Tavern on Main opened in early 2021 with a vintage big city feel, and has managed to weather the ups and downs of pandemic shutdowns and service limitations. The up-and-coming project from seasoned B2 Bar & Grill owners Todd Wallenbeck and Andrew Deffenbacher combines artisan drinks with a menu centered around seafood.
“People are excited that we’re in Springfield,” says Wallenbeck. “It’s a vibrant community down here.”
When Wallenbeck and Deffenbacher first walked into this space, they immediately knew they had found something special. The wood floors were 150 years old.
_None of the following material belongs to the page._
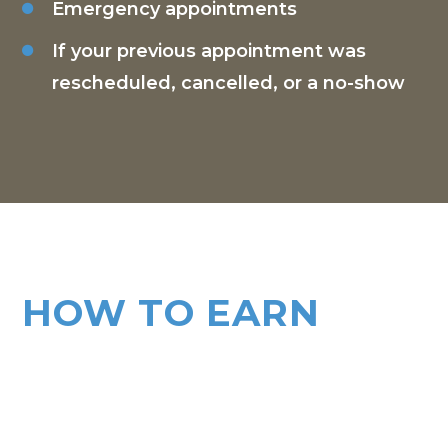
Emergency appointments
If your previous appointment was
rescheduled, cancelled, or a no-show
HOW TO EARN
TOKENS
High ceilings and weathered brick walls brought spaciousness and character. All this, in a building that had once been a Ford dealership.
“The dining room is where the showroom was,” explains Wallenbeck. “That’s where the old Fords were parked.”
The refurbished space now has old photos of the dealership hanging in the back. While preserving the space’s legacy and feel, Wallenbeck and Deffenbacher also wanted patrons to feel transported into a more urban environment, evoking 1920s New York City and its iconic Tavern on the Green. The result is a classy, upscale feel with a down-to-earth, let’s-get-together vibe. But that first year of operation was not an easy ride.
“We opened right in the middle of the pandemic, and we were slightly nervous,” says Wallenbeck. “We’d be open for a month, then shut down again. We furloughed everyone, and my GM and I ran it ourselves for a week.”
Fortunately, customers continued to show how much they enjoyed Tavern on Main. “We were getting crushed with demand,” says Wallenbeck, ”and had to call all the staff back in.”
The owners wanted Tavern on Main to find its own lane in downtown Springfield. Instead of focusing on steak like George + Violet’s, pizza like Bartolotti’s, or a pub feel like Plank Town, Tavern on Main centers their food menu around seafood, such as Dungeness crab corn dogs, grilled octopus, and steamed mussels and frites. Rounding off the drinks menu is a robust wine and cocktail list, plus craft taps — including a regular handle from their neighbors at Plank Town.
“We took a hard look at who was down here and wanted to add to the community, not take from it,” explains Wallenbeck. “When we were working on the building, we talked with other people around here, invited them to the grand opening. Now we’re friends with everyone who owns other businesses around here.”
That friendship shows itself in many ways. With the pandemic having local governments and private businesses trying to be nimble, adaptable, and responsive, having good neighbors has brought many benefits. Wallenbeck says the city of Springfield was easy to work with, and very supportive of the businesses that locate there. Tavern on Main and Plank Town also came to an agreement that when one of them is closed, the destination that is open can use the other’s outside seating.
“We all took a pretty big hit, so we’ve all tried to help each other out,” says Wallenbeck. “It’s such a great small town feel here, and we love it.”
That good neighbor atmosphere is extending throughout downtown Springfield. Wallenbeck says the amount of foot traffic they get helps the area feel like an urban downtown, with people enjoying themselves and strolling from spot to spot. Tavern on Main is open for drinks, brunch, and dinner, with a vibrant happy hour and ample bar seating. And while the space has an upscale feel, there’s no dress code.
“There’s a misconception that people have to dress fancy to come here, but you don’t,” explains Wallenbeck. “I don’t care if people come in wearing shorts and flip-flops.”
And in they come. Fortunately, when Tavern on Main fills up, the team can suggest alternate places for people to check out that are still within walking distance. That’s easy to do in a thriving downtown full of good neighbors.
“What makes a successful restaurant,” says Wallenbeck, “is making it part of the community, serving the community.”